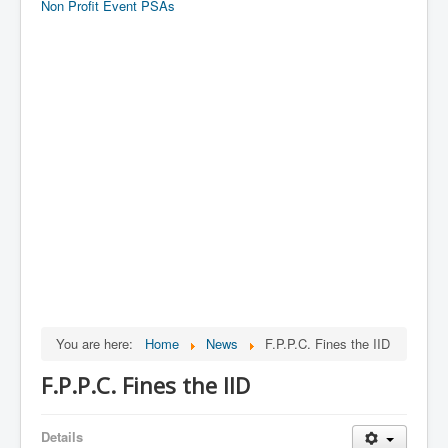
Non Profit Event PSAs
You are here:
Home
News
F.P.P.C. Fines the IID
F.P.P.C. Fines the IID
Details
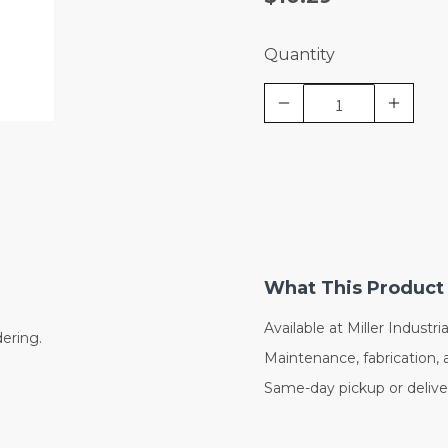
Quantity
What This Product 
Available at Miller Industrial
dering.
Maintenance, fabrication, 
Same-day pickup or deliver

---

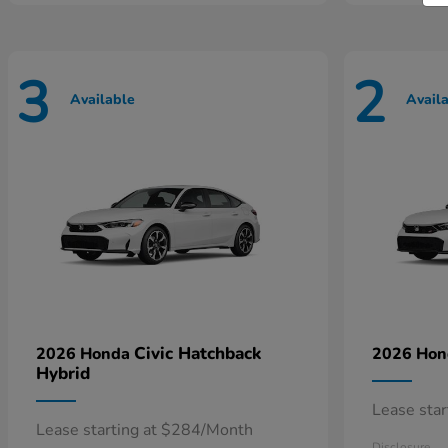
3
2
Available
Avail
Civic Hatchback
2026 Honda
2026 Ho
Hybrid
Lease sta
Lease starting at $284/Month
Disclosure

• **Directions**:
In the records above, find the line with "Non Profit Event PSAs". Print exactly from there through the line with "Same-day pickup or deliver", minus the pictures.

• **Solution**:
Non Profit Event PSAs
You are here:
Home
News
F.P.P.C. Fines the IID
F.P.P.C. Fines the IID
Details
Quantity
What This Product 
Available at Miller Industrial
dering.
Maintenance, fabrication, 
Same-day pickup or deliver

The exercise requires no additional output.